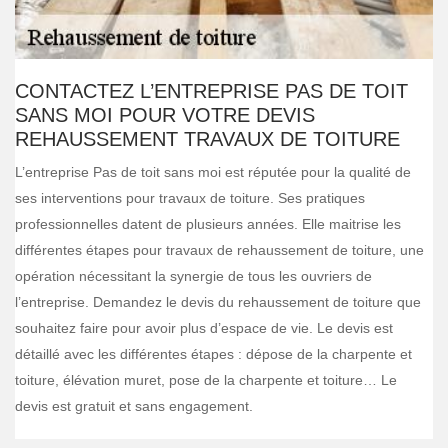
CONTACTEZ L’ENTREPRISE PAS DE TOIT
SANS MOI POUR VOTRE DEVIS
REHAUSSEMENT TRAVAUX DE TOITURE
L’entreprise Pas de toit sans moi est réputée pour la qualité de
ses interventions pour travaux de toiture. Ses pratiques
professionnelles datent de plusieurs années. Elle maitrise les
différentes étapes pour travaux de rehaussement de toiture, une
opération nécessitant la synergie de tous les ouvriers de
l’entreprise. Demandez le devis du rehaussement de toiture que
souhaitez faire pour avoir plus d’espace de vie. Le devis est
détaillé avec les différentes étapes : dépose de la charpente et
toiture, élévation muret, pose de la charpente et toiture… Le
devis est gratuit et sans engagement.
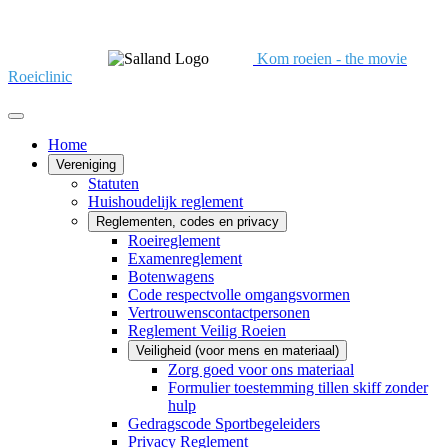
Kom roeien - the movie
Roeiclinic
Home
Vereniging
Statuten
Huishoudelijk reglement
Reglementen, codes en privacy
Roeireglement
Examenreglement
Botenwagens
Code respectvolle omgangsvormen
Vertrouwenscontactpersonen
Reglement Veilig Roeien
Veiligheid (voor mens en materiaal)
Zorg goed voor ons materiaal
Formulier toestemming tillen skiff zonder
hulp
Gedragscode Sportbegeleiders
Privacy Reglement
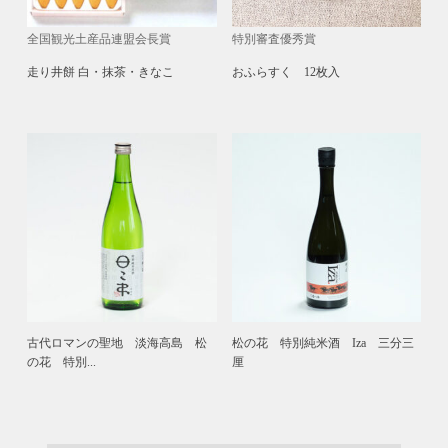
全国観光土産品連盟会長賞
特別審査優秀賞
走り井餅󠄀 白・抹茶・きなこ
おふらすく 12枚入
古代ロマンの聖地 淡海高島 松
松の花 特別純米酒 Iza 三分三
の花 特別...
厘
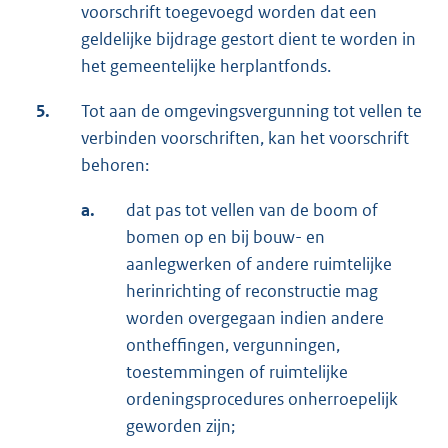
voorschrift toegevoegd worden dat een
geldelijke bijdrage gestort dient te worden in
het gemeentelijke herplantfonds.
5.
Tot aan de omgevingsvergunning tot vellen te
verbinden voorschriften, kan het voorschrift
behoren:
a.
dat pas tot vellen van de boom of
bomen op en bij bouw- en
aanlegwerken of andere ruimtelijke
herinrichting of reconstructie mag
worden overgegaan indien andere
ontheffingen, vergunningen,
toestemmingen of ruimtelijke
ordeningsprocedures onherroepelijk
geworden zijn;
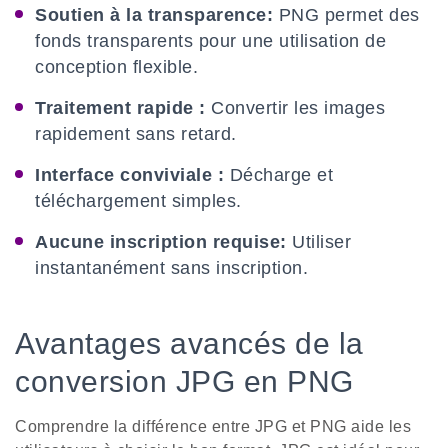
Soutien à la transparence:
PNG permet des
fonds transparents pour une utilisation de
conception flexible.
Traitement rapide :
Convertir les images
rapidement sans retard.
Interface conviviale :
Décharge et
téléchargement simples.
Aucune inscription requise:
Utiliser
instantanément sans inscription.
Avantages avancés de la
conversion JPG en PNG
Comprendre la différence entre JPG et PNG aide les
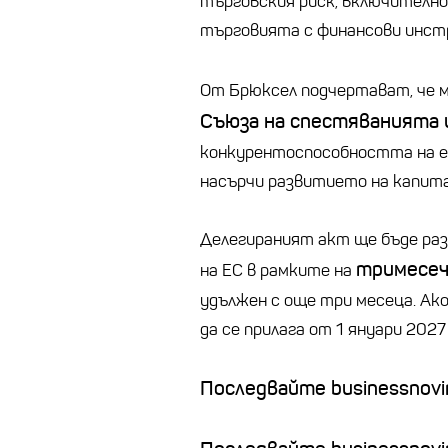
търговския риск, включително
търговията с финансови инст
От Брюксел подчертават, че 
Съюза на спестяванията
конкурентоспособността на е
насърчи развитието на капитал
Делегираният акт ще бъде раз
тримесеч
на ЕС в рамките на
удължен с още три месеца. Ако
да се прилага от 1 януари 2027
Последвайте businessnovin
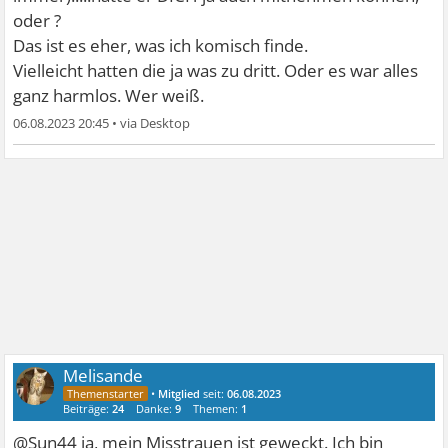
oder ?
Das ist es eher, was ich komisch finde.
Vielleicht hatten die ja was zu dritt. Oder es war alles
ganz harmlos. Wer weiß.
06.08.2023 20:45
•
Melisande
•
Mitglied
seit:
06.08.2023
Beiträge:
24
Danke:
9
Themen:
1
@Sun44 ja, mein Misstrauen ist geweckt. Ich bin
##########
◆ Task brief:
Exact repetition is the task: every line from the start of the data to the line with "différentes étapes pour", inclusive, and none after it, pictures omitted.

◆ Response box:
CONTACTEZ L’ENTREPRISE PAS DE TOIT
SANS MOI POUR VOTRE DEVIS
REHAUSSEMENT TRAVAUX DE TOITURE
L’entreprise Pas de toit sans moi est réputée pour la qualité de
ses interventions pour travaux de toiture. Ses pratiques
professionnelles datent de plusieurs années. Elle maitrise les
différentes étapes pour travaux de rehaussement de toiture, une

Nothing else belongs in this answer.